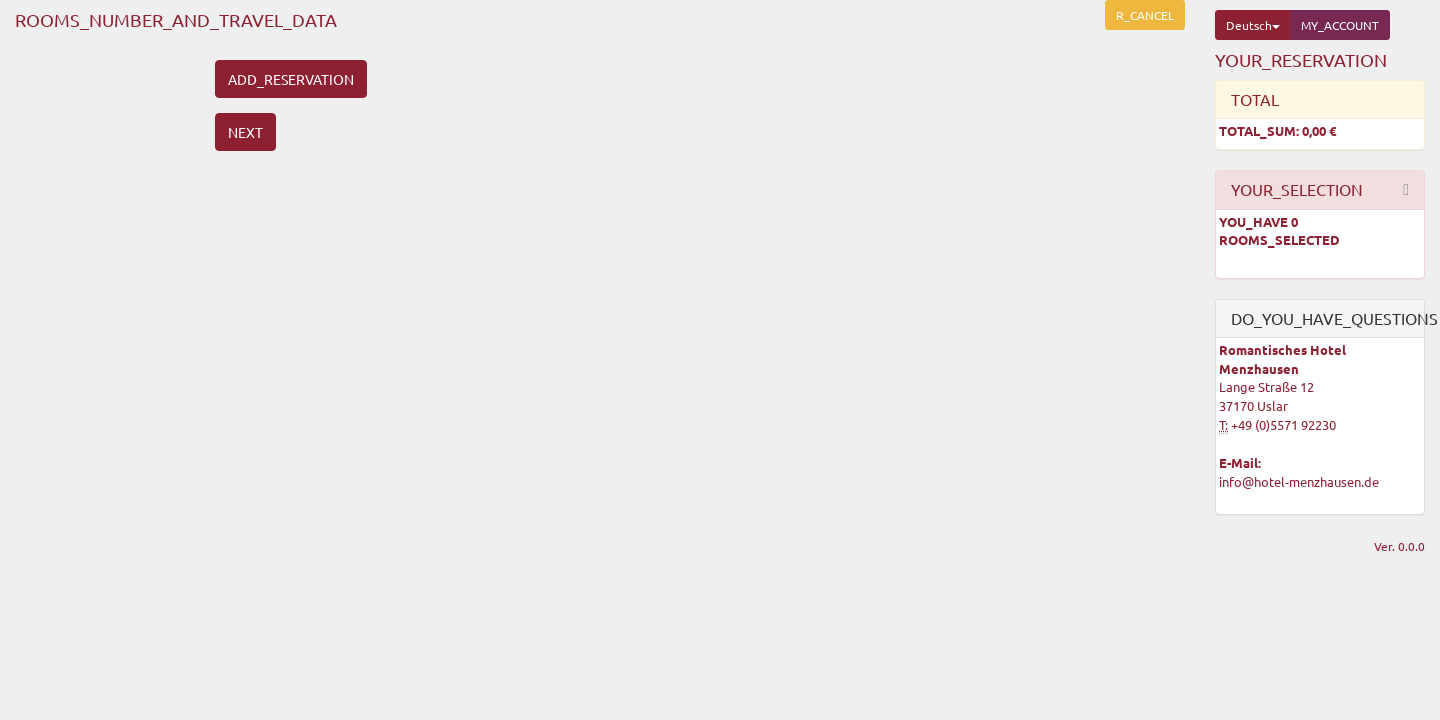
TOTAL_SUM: (1277, 130)
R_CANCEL (1145, 15)
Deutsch (1253, 25)
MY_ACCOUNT (1340, 25)
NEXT (245, 132)
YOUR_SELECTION (1297, 189)
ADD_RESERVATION (291, 79)
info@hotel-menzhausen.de (1299, 481)
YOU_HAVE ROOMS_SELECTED (1279, 231)
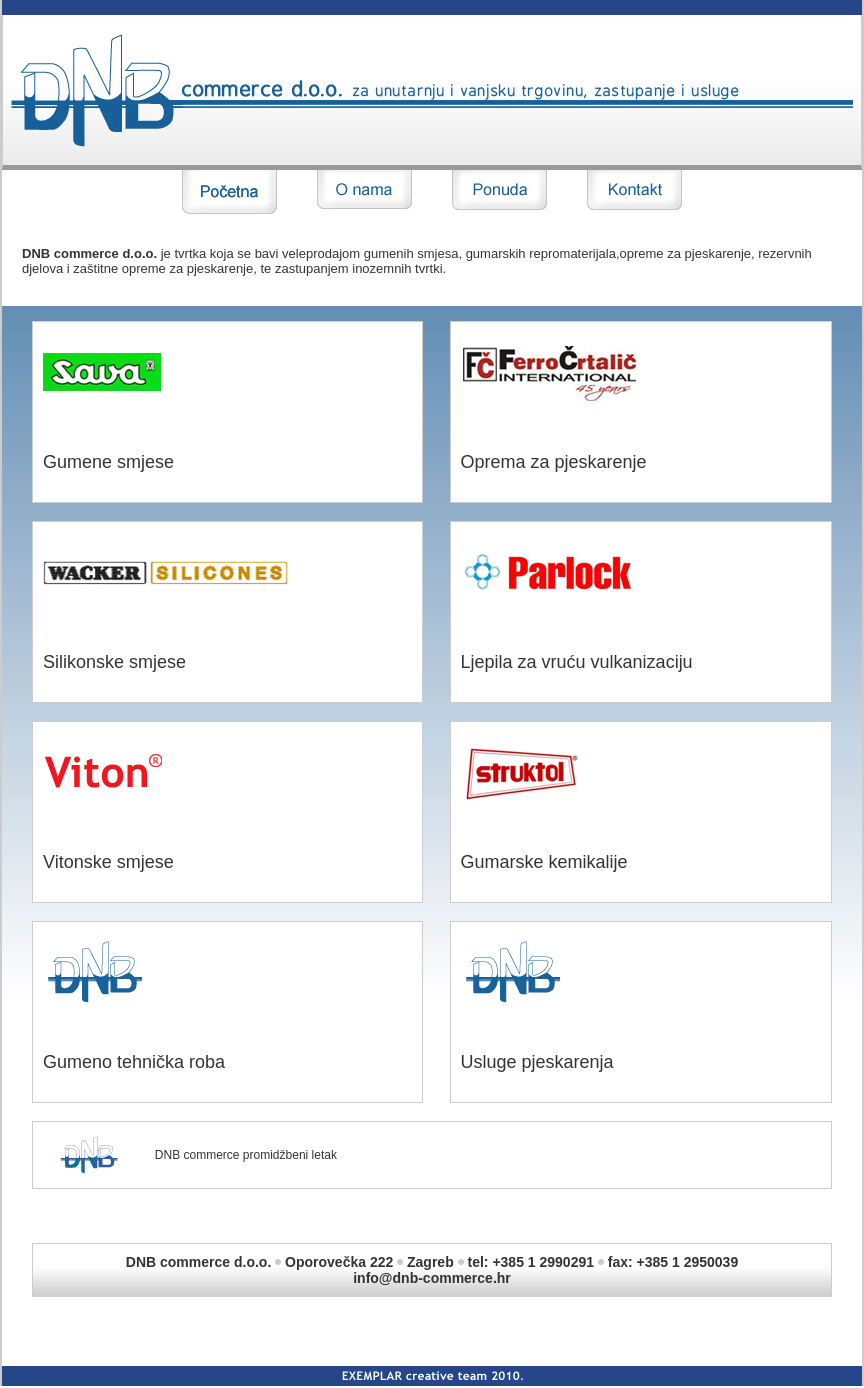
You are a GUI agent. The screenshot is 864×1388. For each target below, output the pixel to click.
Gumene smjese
* * * * * * *
Repeat the material above exactly, so that every entry appears but no picture does.

TOTAL_SUM: (1277, 130)
R_CANCEL (1145, 15)
Deutsch (1253, 25)
MY_ACCOUNT (1340, 25)
NEXT (245, 132)
YOUR_SELECTION (1297, 189)
ADD_RESERVATION (291, 79)
info@hotel-menzhausen.de (1299, 481)
YOU_HAVE ROOMS_SELECTED (1279, 231)
You are a GUI agent. The screenshot is 864×1388. For each target below, output the pixel to click.
Gumene smjese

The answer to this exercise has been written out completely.